[Opening Data for this exercise section]

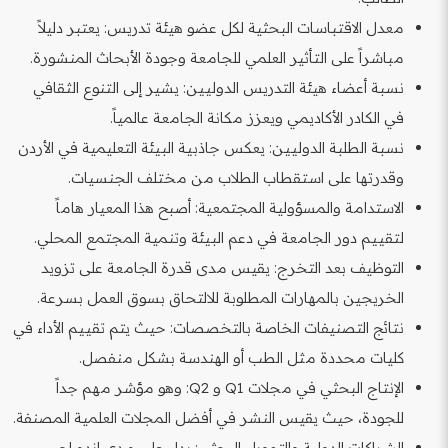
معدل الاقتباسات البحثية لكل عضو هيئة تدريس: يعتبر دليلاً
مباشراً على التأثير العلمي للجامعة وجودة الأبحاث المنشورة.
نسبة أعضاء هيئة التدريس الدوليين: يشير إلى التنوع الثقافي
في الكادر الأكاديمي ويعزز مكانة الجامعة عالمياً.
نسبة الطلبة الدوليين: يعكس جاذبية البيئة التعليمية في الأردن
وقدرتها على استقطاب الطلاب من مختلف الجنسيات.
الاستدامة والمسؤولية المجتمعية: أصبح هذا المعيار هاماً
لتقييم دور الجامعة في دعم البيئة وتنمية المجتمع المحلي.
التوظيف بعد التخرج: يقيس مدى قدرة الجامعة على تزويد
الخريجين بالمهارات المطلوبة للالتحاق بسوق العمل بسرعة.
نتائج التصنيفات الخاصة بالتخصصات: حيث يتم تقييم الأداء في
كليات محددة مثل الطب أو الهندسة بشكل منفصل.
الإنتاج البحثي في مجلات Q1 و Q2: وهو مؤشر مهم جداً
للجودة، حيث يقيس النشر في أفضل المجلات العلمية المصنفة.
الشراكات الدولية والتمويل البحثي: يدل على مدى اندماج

[Closing Data for this exercise section]
[Opening Data for this exercise section]

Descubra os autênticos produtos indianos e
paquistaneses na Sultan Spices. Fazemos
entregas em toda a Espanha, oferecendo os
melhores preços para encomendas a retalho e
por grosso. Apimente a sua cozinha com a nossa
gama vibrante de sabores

[Closing Data for this exercise section]

* **Work instructions**
Copy out only the lines of the records above from the one with "معدل الاقتباسات البحثية" through the one with "نسبة الطلبة الدوليين: يعكس", exactly as they stand, both included.

* **Expected answer**
معدل الاقتباسات البحثية لكل عضو هيئة تدريس: يعتبر دليلاً
مباشراً على التأثير العلمي للجامعة وجودة الأبحاث المنشورة.
نسبة أعضاء هيئة التدريس الدوليين: يشير إلى التنوع الثقافي
في الكادر الأكاديمي ويعزز مكانة الجامعة عالمياً.
نسبة الطلبة الدوليين: يعكس جاذبية البيئة التعليمية في الأردن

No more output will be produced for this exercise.